Still not done. A blog entry is way overdue. Regular readers don’t know I was in Idaho for three days with a 4.5 hour drive each way, and unless they’re personal friends, may not be moved by that. They just know nothing’s happening here. This cannot be tolerated, and I am somewhat understandably a bit tired, so I pull up WordPress and begin a blog entry. About what? Remember, there is no writer’s block. You want to write or you don’t. Obviously I want to write at this time, because I refuse not to write. Then decide that a busy literary day might be interesting to concierges, engineers, nurses, electricians, homemakers, lawyers, game wardens, activists, campground managers, cashiers, and all the other folk who take time to read what I write. I put on some rap and get to work.

At half past midnight, my workday is done. Productive day. If this was my every day, I’d have a lot less spare time, but I’d deal.

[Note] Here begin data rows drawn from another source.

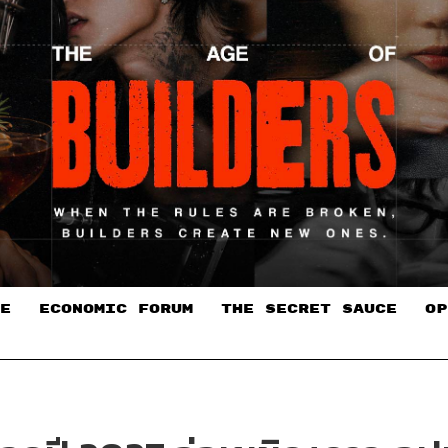
E
ECONOMIC FORUM
THE SECRET SAUCE​
OP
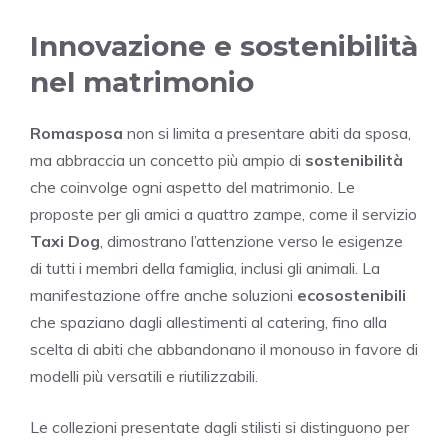
Innovazione e sostenibilità
nel matrimonio
Romasposa
non si limita a presentare abiti da sposa,
ma abbraccia un concetto più ampio di
sostenibilità
che coinvolge ogni aspetto del matrimonio. Le
proposte per gli amici a quattro zampe, come il servizio
Taxi Dog
, dimostrano l’attenzione verso le esigenze
di tutti i membri della famiglia, inclusi gli animali. La
manifestazione offre anche soluzioni
ecosostenibili
che spaziano dagli allestimenti al catering, fino alla
scelta di abiti che abbandonano il monouso in favore di
modelli più versatili e riutilizzabili.
Le collezioni presentate dagli stilisti si distinguono per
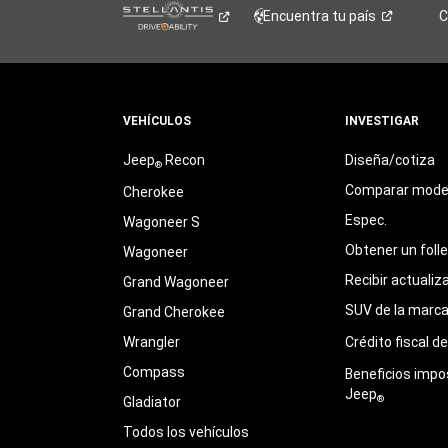
Encuentra tu
país
C
VEHÍCULOS
INVESTIGAR
Jeep
Recon
Diseña/cotiza
®
Comparar mode
Cherokee
Espec.
Wagoneer S
Obtener un foll
Wagoneer
Recibir actualiz
Grand Wagoneer
SUV de la marc
Grand Cherokee
Wrangler
Crédito fiscal d
Compass
Beneficios impo
Jeep
®
Gladiator
Todos los vehículos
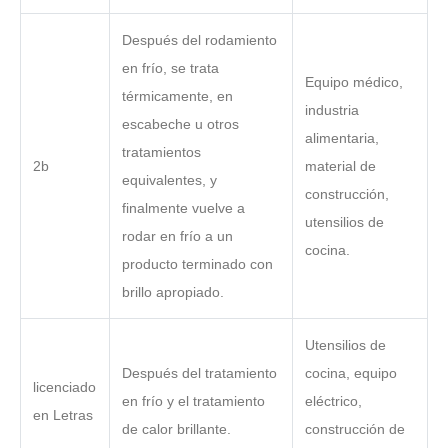
Después del rodamiento
en frío, se trata
Equipo médico,
térmicamente, en
industria
escabeche u otros
alimentaria,
tratamientos
2b
material de
equivalentes, y
construcción,
finalmente vuelve a
utensilios de
rodar en frío a un
cocina.
producto terminado con
brillo apropiado.
Utensilios de
Después del tratamiento
cocina, equipo
licenciado
en frío y el tratamiento
eléctrico,
en Letras
de calor brillante.
construcción de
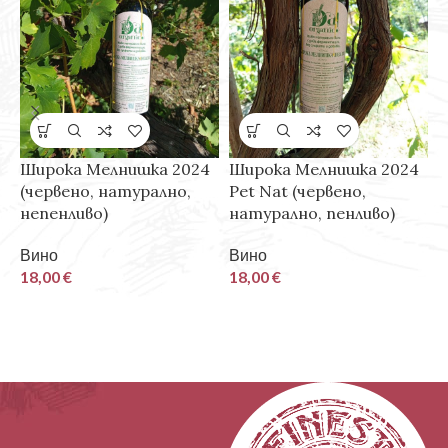
Широка Мелнишка 2024
Широка Мелнишка 2024
П
(червено, натурално,
Pet Nat (червено,
Ш
непенливо)
натурално, пенливо)
P
н
Вино
Вино
б
18,00
€
18,00
€
В
4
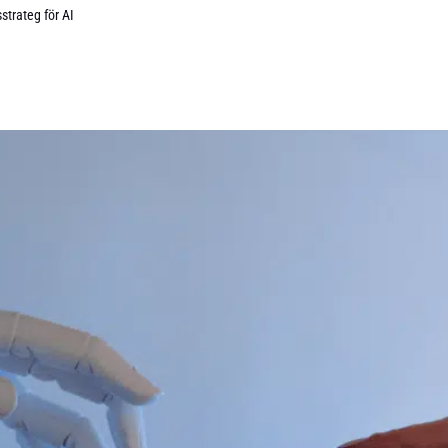
strateg för AI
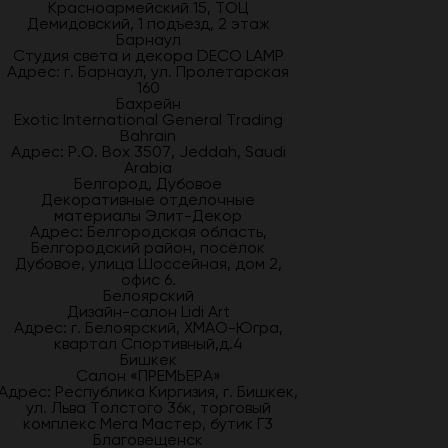
Красноармейский 15, ТОЦ
Демидовский, 1 подъезд, 2 этаж
Барнаул
Студия света и декора DECO LAMP
Адрес: г. Барнаул, ул. Пролетарская
160
Бахрейн
Exotic International General Trading
Bahrain
Адрес: P.O. Box 3507, Jeddah, Saudi
Arabia
Белгород, Дубовое
Декоративные отделочные
материалы Элит-Декор
Адрес: Белгородская область,
Белгородский район, посёлок
Дубовое, улица Шоссейная, дом 2,
офис 6.
Белоярский
Дизайн-салон Lidi Art
Адрес: г. Белоярский, ХМАО-Югра,
квартал Спортивный,д.4
Бишкек
Салон «ПРЕМЬЕРА»
Адрес: Республика Киргизия, г. Бишкек,
ул. Льва Толстого 36к, торговый
комплекс Мега Мастер, бутик Г3
Благовещенск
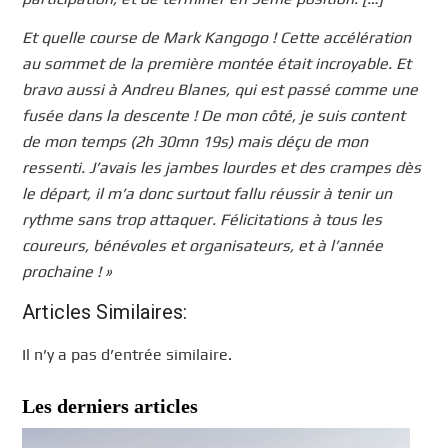
Et quelle course de Mark Kangogo ! Cette accélération
au sommet de la première montée était incroyable. Et
bravo aussi à Andreu Blanes, qui est passé comme une
fusée dans la descente ! De mon côté, je suis content
de mon temps (2h 30mn 19s) mais déçu de mon
ressenti. J’avais les jambes lourdes et des crampes dès
le départ, il m’a donc surtout fallu réussir à tenir un
rythme sans trop attaquer. Félicitations à tous les
coureurs, bénévoles et organisateurs, et à l’année
prochaine ! »
Articles Similaires:
Il n’y a pas d’entrée similaire.
Les derniers articles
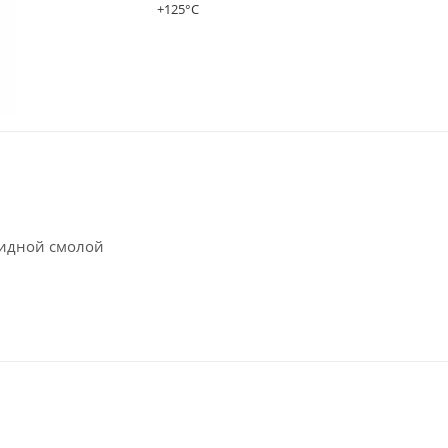
+125°C
сидной смолой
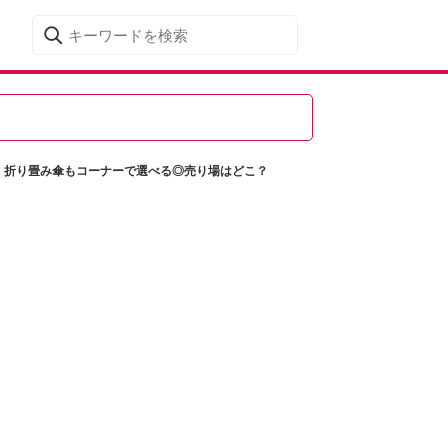
ード、折り畳み傘もコーナーで選べる◎売り場はどこ？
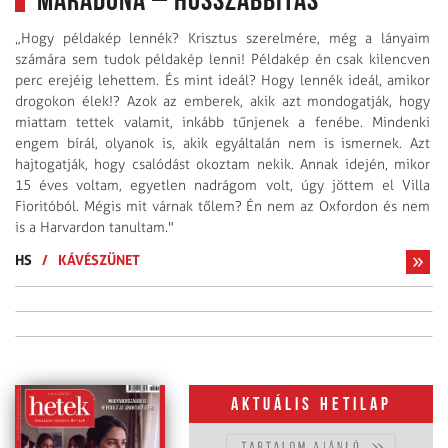
Maradona – hosszabbítás
„Hogy példakép lennék? Krisztus szerelmére, még a lányaim
számára sem tudok példakép lenni! Példakép én csak kilencven
perc erejéig lehettem. És mint ideál? Hogy lennék ideál, amikor
drogokon élek!? Azok az emberek, akik azt mondogatják, hogy
miattam tettek valamit, inkább tűnjenek a fenébe. Mindenki
engem bírál, olyanok is, akik egyáltalán nem is ismernek. Azt
hajtogatják, hogy csalódást okoztam nekik. Annak idején, mikor
15 éves voltam, egyetlen nadrágom volt, úgy jöttem el Villa
Fioritóból. Mégis mit várnak tőlem? Én nem az Oxfordon és nem
is a Harvardon tanultam."
HS
/
KÁVÉSZÜNET
Aktuális hetilap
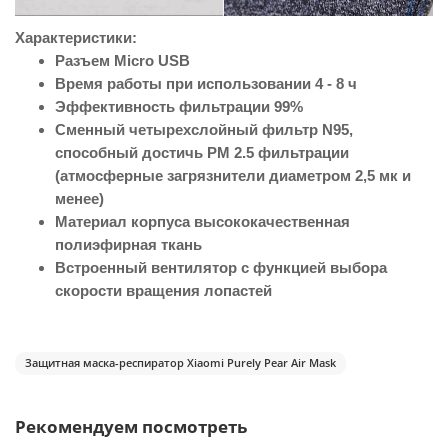
Характеристики:
Разъем Micro USB
Время работы при использовании 4 - 8 ч
Эффективность фильтрации 99%
Сменный четырехслойный фильтр N95,
способный достичь PM 2.5 фильтрации
(атмосферные загрязнители диаметром 2,5 мк и
менее)
Материал корпуса высококачественная
полиэфирная ткань
Встроенный вентилятор с функцией выбора
скорости вращения лопастей
Защитная маска-респиратор Xiaomi Purely Pear Air Mask
Рекомендуем посмотреть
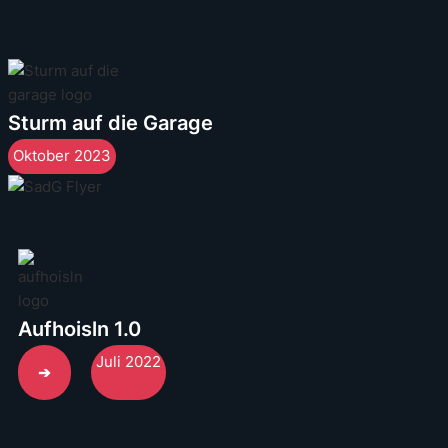
Sturm auf die Garage
Oktober 2023
Aufhoisln 1.0
Juli 2022
➔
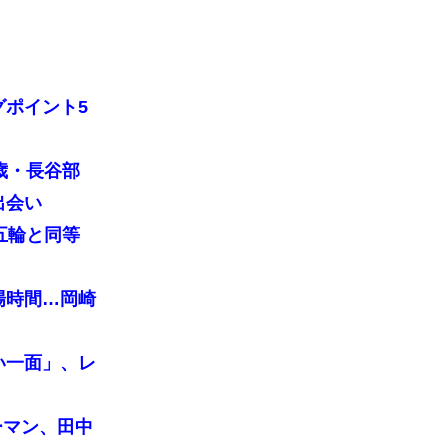
グポイント5
歳・長谷部
出会い
五輪と同等
場時間…岡崎
い一面」、レ
ーマン、田中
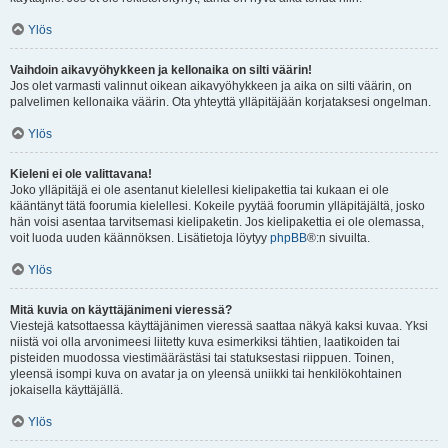
Ylös
Vaihdoin aikavyöhykkeen ja kellonaika on silti väärin!
Jos olet varmasti valinnut oikean aikavyöhykkeen ja aika on silti väärin, on
palvelimen kellonaika väärin. Ota yhteyttä ylläpitäjään korjataksesi ongelman.
Ylös
Kieleni ei ole valittavana!
Joko ylläpitäjä ei ole asentanut kielellesi kielipakettia tai kukaan ei ole
kääntänyt tätä foorumia kielellesi. Kokeile pyytää foorumin ylläpitäjältä, josko
hän voisi asentaa tarvitsemasi kielipaketin. Jos kielipakettia ei ole olemassa,
voit luoda uuden käännöksen. Lisätietoja löytyy
phpBB
®:n sivuilta.
Ylös
Mitä kuvia on käyttäjänimeni vieressä?
Viestejä katsottaessa käyttäjänimen vieressä saattaa näkyä kaksi kuvaa. Yksi
niistä voi olla arvonimeesi liitetty kuva esimerkiksi tähtien, laatikoiden tai
pisteiden muodossa viestimäärästäsi tai statuksestasi riippuen. Toinen,
yleensä isompi kuva on avatar ja on yleensä uniikki tai henkilökohtainen
jokaisella käyttäjällä.
Ylös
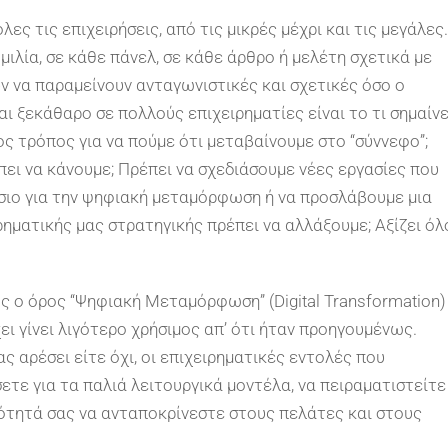
ες τις επιχειρήσεις, από τις μικρές μέχρι και τις μεγάλες.
μιλία, σε κάθε πάνελ, σε κάθε άρθρο ή μελέτη σχετικά με
ύν να παραμείνουν ανταγωνιστικές και σχετικές όσο ο
αι ξεκάθαρο σε πολλούς επιχειρηματίες είναι το τι σημαίνε
ς τρόπος για να πούμε ότι μεταβαίνουμε στο “σύννεφο”;
πει να κάνουμε; Πρέπει να σχεδιάσουμε νέες εργασίες που
σιο για την ψηφιακή μεταμόρφωση ή να προσλάβουμε μια
ρηματικής μας στρατηγικής πρέπει να αλλάξουμε; Αξίζει όλ
ος ο όρος “Ψηφιακή Μεταμόρφωση” (Digital Transformation)
ει γίνει λιγότερο χρήσιμος απ’ ότι ήταν προηγουμένως.
ας αρέσει είτε όχι, οι επιχειρηματικές εντολές που
ετε για τα παλιά λειτουργικά μοντέλα, να πειραματιστείτε
ανότητά σας να ανταποκρίνεστε στους πελάτες και στους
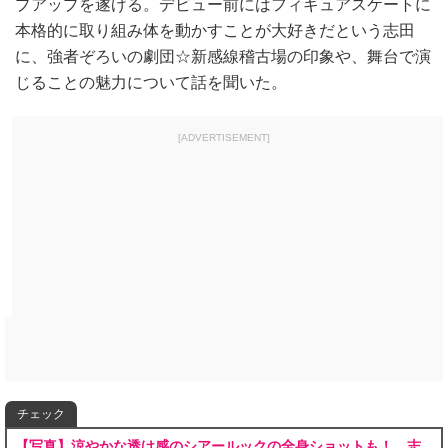
プアップを遂げる。デビュー前にはフィギュアスケートに
本格的に取り組み体を動かすことが大好きだという志田
に、強者ぞろいの劇団☆新感線稽古場の印象や、舞台で演
じることの魅力について話を聞いた。
[ADVERTISEMENT]
チェック
【写真】涼やかな透け感のシアールックの全身ショットも！ 志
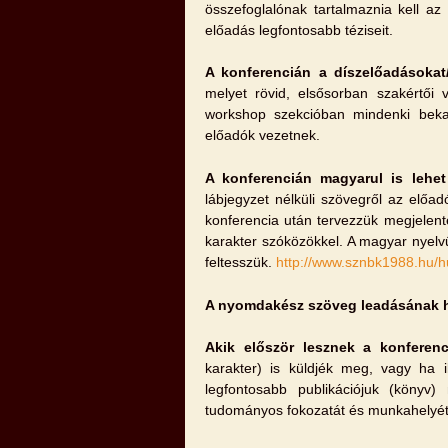
összefoglalónak tartalmaznia kell az
előadás legfontosabb téziseit.
A konferencián a díszelőadásokat
melyet rövid, elsősorban szakértői
workshop szekcióban mindenki bekap
előadók vezetnek.
A konferencián magyarul is lehe
lábjegyzet nélküli szövegről az előa
konferencia után tervezzük megjelent
karakter szóközökkel. A magyar nyelv
feltesszük.
http://www.sznbk1988.hu/h
A nyomdakész szöveg leadásának h
Akik először lesznek a konferenc
karakter) is küldjék meg, vagy ha i
legfontosabb publikációjuk (könyv) 
tudományos fokozatát és munkahelyét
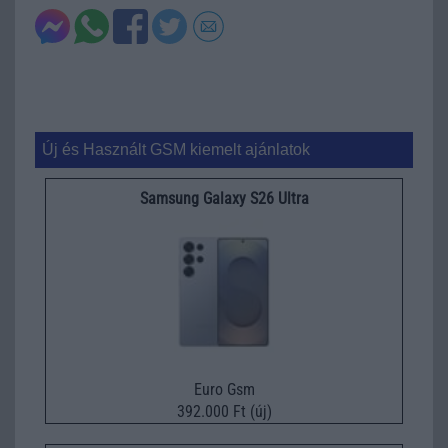
Új és Használt GSM kiemelt ajánlatok
Samsung Galaxy S26 Ultra
Euro Gsm
392.000 Ft (új)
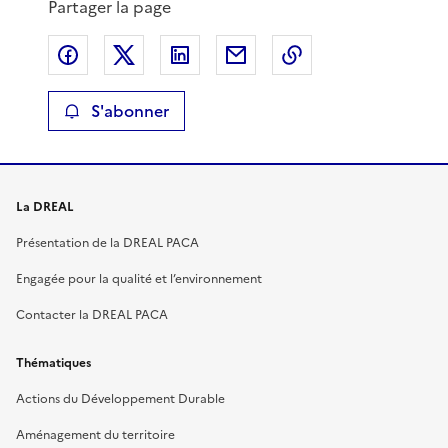
Partager la page
Partager sur Facebook
Partager sur X
Partager sur LinkedIn
Partager par email
Copier le lien de 
S'abonner
La DREAL
Présentation de la DREAL PACA
Engagée pour la qualité et l’environnement
Contacter la DREAL PACA
Thématiques
Actions du Développement Durable
Aménagement du territoire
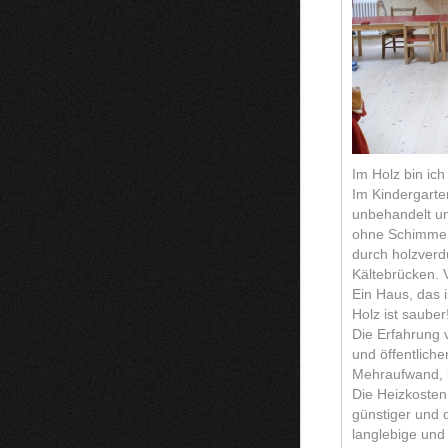
Im Holz bin ic
Im Kindergarte
unbehandelt un
ohne Schimmel 
durch holzverd
Kältebrücken.
Ein Haus, das i
Holz ist sauber
Die Erfahrung 
und öffentlich
Mehraufwand, im
Die Heizkosten
günstiger und
langlebige und 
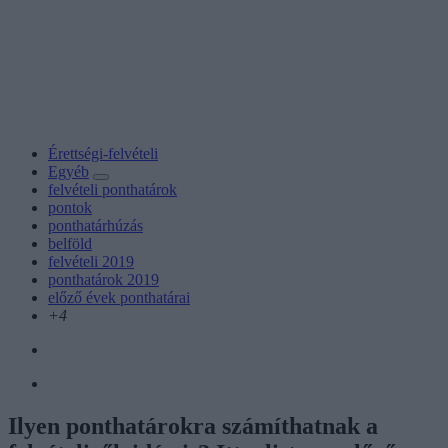
Érettségi-felvételi
Egyéb
felvételi ponthatárok
pontok
ponthatárhúzás
belföld
felvételi 2019
ponthatárok 2019
előző évek ponthatárai
+4
Ilyen ponthatárokra számíthatnak a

Good morning, dear reader.


3 thoughts on “How a crazy busy ‘lancing day looks”

  1. Good afternoon, says the busy administrator who only gets time to read her favorite blogger on her lunch hour while eating at her desk. You have been missed but I’m always rooting for the happy bride to get her way even if it takes the ‘lancer away from his followers.


    1. Awww. Perspective! Thank you for being a reader, Shannon. It will be lean for a few weeks, with me having work plus home buying plus relocating to a new, more potatoey state.


  2. And I should have said lunch break. In 13 years, I’ve never had a ‘lunch hour’ that lasted longer than 20 minutes.